When a new object is passed to Luwak for storage in Riak, a new metadata document is created for it. This metadata document uses riak's internal concept of links in order to link to a top-level document describing a merkle tree for the data contents of the object.

	{<<"luwak_tld">>, <<"file001">>}: {
  "tree_order": 100,
		"block_size": 1000000,
		"created": <timestamp>,
		"modified": <timestamp>,
		"ancestors": [<hashes>],
	  "root": <<"38d0f91a99c57d189416439ce377ccdcd92639d0">>
	}
	
		1. Example top level document
		
	{<<"luwak_node">>, <<"38d0f91a99c57d189416439ce377ccdcd92639d0">>} : {
		"created": <timestamp>,
		"children": [children]
	}
	
	2. Example of a node document
	
	{<<"luwak_node">>, <<"46dfea8f78ddbebfc12f5ff822c7ae5bbbc4f638">>} : {
	  "created": <timestamp>,
		"data": <<bytes>>
	}

	3. Example data document

Node and block documents are by definition immutable in luwak.
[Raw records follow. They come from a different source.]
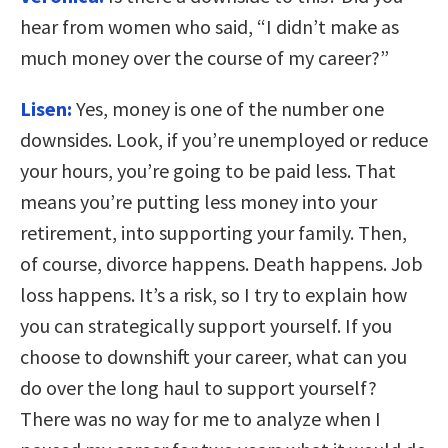
hear from women who said, “I didn’t make as
much money over the course of my career?”
Lisen:
Yes, money is one of the number one
downsides. Look, if you’re unemployed or reduce
your hours, you’re going to be paid less. That
means you’re putting less money into your
retirement, into supporting your family. Then,
of course, divorce happens. Death happens. Job
loss happens. It’s a risk, so I try to explain how
you can strategically support yourself. If you
choose to downshift your career, what can you
do over the long haul to support yourself?
There was no way for me to analyze when I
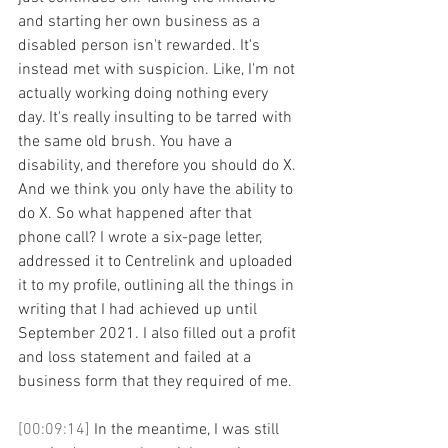
and starting her own business as a 
disabled person isn't rewarded. It's 
instead met with suspicion. Like, I'm not 
actually working doing nothing every 
day. It's really insulting to be tarred with 
the same old brush. You have a 
disability, and therefore you should do X. 
And we think you only have the ability to 
do X. So what happened after that 
phone call? I wrote a six-page letter, 
addressed it to Centrelink and uploaded 
it to my profile, outlining all the things in 
writing that I had achieved up until 
September 2021. I also filled out a profit 
and loss statement and failed at a 
business form that they required of me. 
[00:09:14] 
In the meantime, I was still 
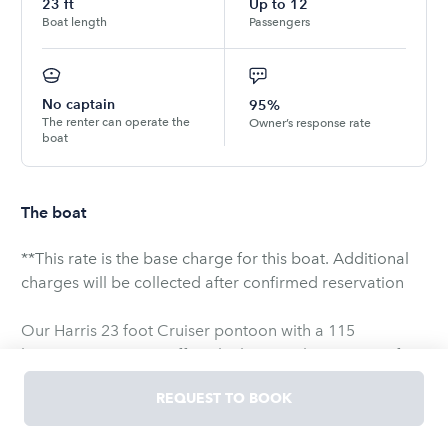
23
ft
Up to
12
Boat length
Passengers
No captain
95%
The renter can operate the
Owner’s response rate
boat
The boat
**This rate is the base charge for this boat. Additional
charges will be collected after confirmed reservation
Our Harris 23 foot Cruiser pontoon with a 115
horsepower engine offers the best quality pontoon for
rent in Door County. The 115 horsepower engine
REQUEST TO BOOK
stands well above our competitors and will be sure to
provide you with extra fun on the water! The wrap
This is because their key is computed according to their contents. Therefore, in order to mutate the contents of a file a new tree must be created. As with most immutable data structures, this can be accomplished by only computing new nodes and trees for the parts which were actually changed, and keeping references to the subtrees which stay the same.

This may seem slow, however it has several benefits:

Breaks up the read - update - write cycle that is necessary with most KV stores. Assuming that a node document's child hashes are already in memory, or a data document's data is already in memory, we need merely execute a create - write cycle, cutting a database round-trip out of the picture. The only part of luwak that mutates is the top level document, and this is only to update the root tree hash.

Efficient versioning and conflict detection of luwak objects. Two documents which have many common blocks can share storage for those blocks. Showing a diff via the interface then merely becomes an exercise in tree walking. Conflict resolution is even easier. When a conflict is detected between 2 TLD's in riak, the conflict resolution code must merely add the hash of the older trees to the ancestors list.

Tree density is kept optimal. Luwak trees are immutable and overwrite only, which means that a tree can only be appended to or overwritten. This allows us to tune the B+Tree algorithm to keep luwak tree nodes completely full except for the very tail of the tree. Optimally full tree nodes means that retrieval is guaranteed to only have to travel down log(n) / log(tree_order) levels before reaching the requested block.